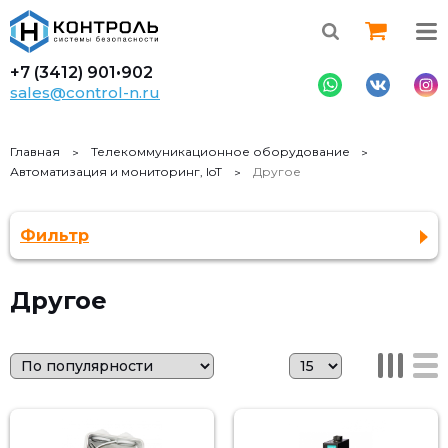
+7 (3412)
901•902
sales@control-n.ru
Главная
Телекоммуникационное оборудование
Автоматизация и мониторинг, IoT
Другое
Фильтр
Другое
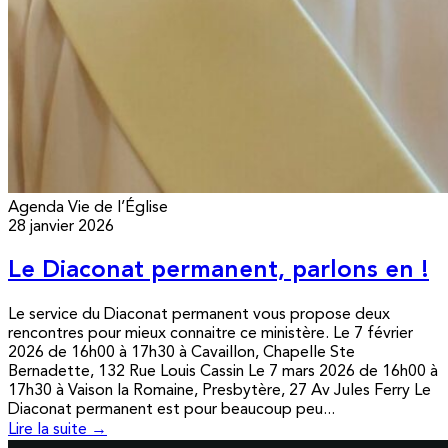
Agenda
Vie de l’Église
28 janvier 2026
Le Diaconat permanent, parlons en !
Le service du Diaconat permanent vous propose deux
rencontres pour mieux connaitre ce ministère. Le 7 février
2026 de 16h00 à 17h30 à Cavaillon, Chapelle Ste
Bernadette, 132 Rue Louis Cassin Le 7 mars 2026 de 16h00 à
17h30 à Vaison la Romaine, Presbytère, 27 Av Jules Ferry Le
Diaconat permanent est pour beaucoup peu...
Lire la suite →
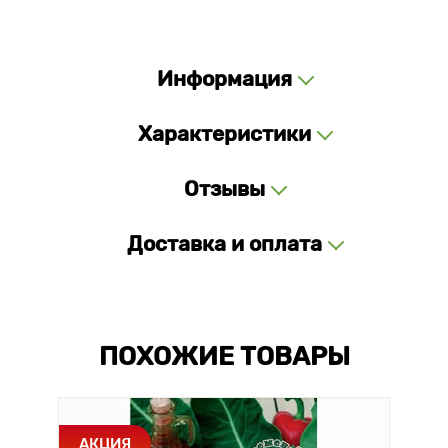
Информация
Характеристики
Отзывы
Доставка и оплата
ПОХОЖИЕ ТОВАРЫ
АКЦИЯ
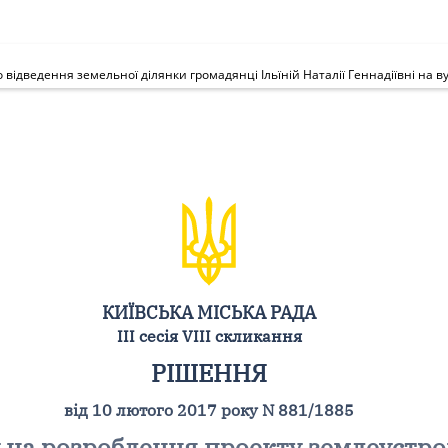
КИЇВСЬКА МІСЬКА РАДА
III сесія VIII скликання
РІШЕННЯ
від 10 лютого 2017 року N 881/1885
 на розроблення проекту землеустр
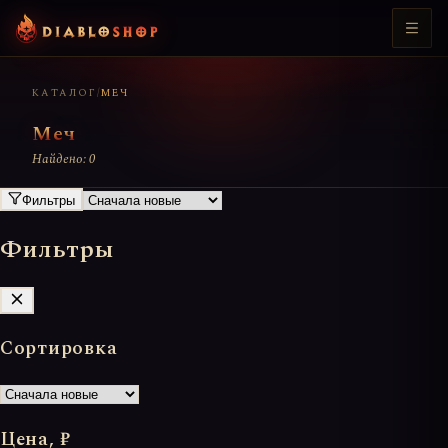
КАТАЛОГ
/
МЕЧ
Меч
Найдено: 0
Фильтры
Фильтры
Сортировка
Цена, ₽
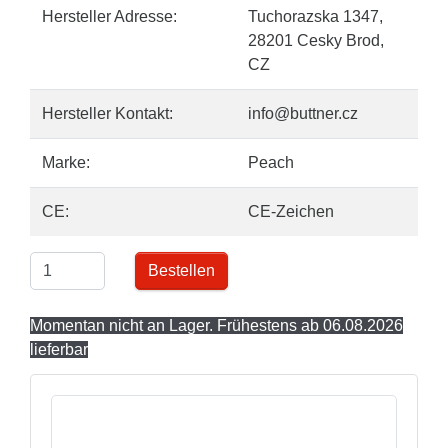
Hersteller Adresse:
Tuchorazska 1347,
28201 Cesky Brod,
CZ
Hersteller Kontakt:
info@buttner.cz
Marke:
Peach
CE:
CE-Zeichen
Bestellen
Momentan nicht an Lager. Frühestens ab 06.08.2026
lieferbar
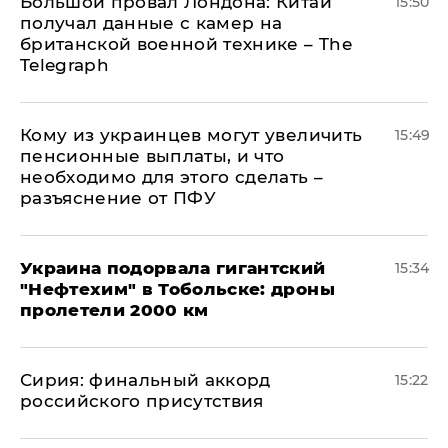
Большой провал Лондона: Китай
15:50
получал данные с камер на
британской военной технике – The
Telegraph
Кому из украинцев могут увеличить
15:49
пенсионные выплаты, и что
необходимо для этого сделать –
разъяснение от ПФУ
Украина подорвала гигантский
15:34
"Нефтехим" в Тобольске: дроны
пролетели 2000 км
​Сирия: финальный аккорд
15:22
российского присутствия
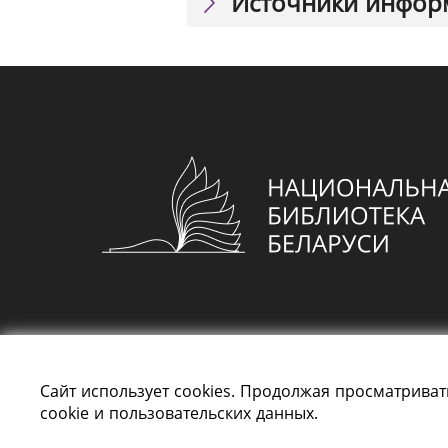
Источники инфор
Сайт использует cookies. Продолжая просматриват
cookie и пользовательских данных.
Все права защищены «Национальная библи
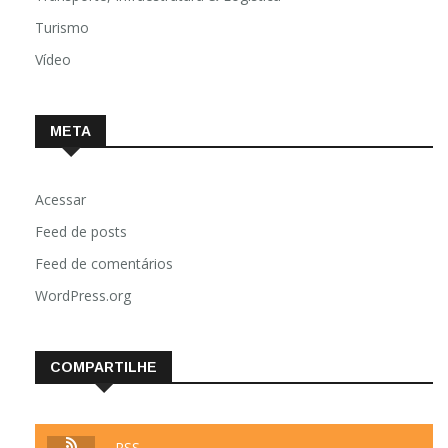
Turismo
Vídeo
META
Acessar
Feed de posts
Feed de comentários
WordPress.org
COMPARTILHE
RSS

--*--

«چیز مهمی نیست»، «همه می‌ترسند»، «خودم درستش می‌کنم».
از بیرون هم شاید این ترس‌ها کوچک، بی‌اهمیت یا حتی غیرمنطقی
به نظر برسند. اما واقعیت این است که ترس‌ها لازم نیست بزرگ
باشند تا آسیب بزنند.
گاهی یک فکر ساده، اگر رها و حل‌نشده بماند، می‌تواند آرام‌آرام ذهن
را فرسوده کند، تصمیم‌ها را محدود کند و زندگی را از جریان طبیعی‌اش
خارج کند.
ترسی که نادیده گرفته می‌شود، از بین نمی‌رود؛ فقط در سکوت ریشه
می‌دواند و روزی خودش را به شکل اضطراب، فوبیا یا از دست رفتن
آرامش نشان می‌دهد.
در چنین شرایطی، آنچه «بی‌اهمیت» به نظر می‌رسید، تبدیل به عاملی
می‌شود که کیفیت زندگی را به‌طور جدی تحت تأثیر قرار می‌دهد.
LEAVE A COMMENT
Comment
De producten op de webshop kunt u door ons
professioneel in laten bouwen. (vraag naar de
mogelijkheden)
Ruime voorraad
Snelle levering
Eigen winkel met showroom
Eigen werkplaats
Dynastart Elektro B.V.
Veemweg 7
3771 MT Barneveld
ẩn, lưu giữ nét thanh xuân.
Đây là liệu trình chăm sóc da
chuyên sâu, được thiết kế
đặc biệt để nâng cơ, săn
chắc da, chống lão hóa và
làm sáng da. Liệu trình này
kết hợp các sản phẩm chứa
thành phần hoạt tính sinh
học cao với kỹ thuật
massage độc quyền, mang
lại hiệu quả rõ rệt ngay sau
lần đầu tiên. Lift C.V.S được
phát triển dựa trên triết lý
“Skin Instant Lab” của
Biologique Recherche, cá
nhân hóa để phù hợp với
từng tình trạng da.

--*--

| Action item |
Which of the lines in the data contain the string "trình"? Return each one.

| Solved problem |
Đây là liệu trình chăm sóc da
làm sáng da. Liệu trình này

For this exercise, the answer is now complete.